_What the task asks:_
Look for the line containing "65549 Limburg" in the records below. Then output it and all the lines that follow, exactly and without any others.
(Data to use Opens)
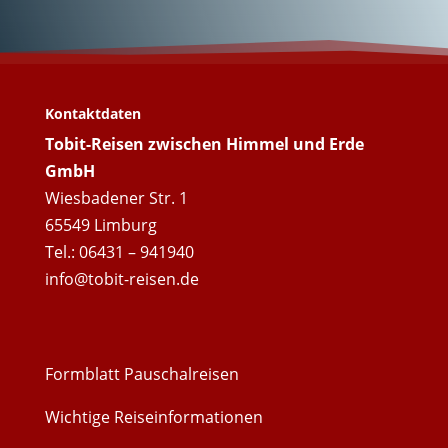
Tobit-Reisen!
Kontaktdaten
Tobit-Reisen zwischen Himmel und Erde
GmbH
Wiesbadener Str. 1
65549 Limburg
Tel.: 06431 – 941940
info@tobit-reisen.de
Formblatt Pauschalreisen
Wichtige Reiseinformationen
(Data to use Closes)
_Result:_
65549 Limburg
Tel.: 06431 – 941940
info@tobit-reisen.de
Formblatt Pauschalreisen
Wichtige Reiseinformationen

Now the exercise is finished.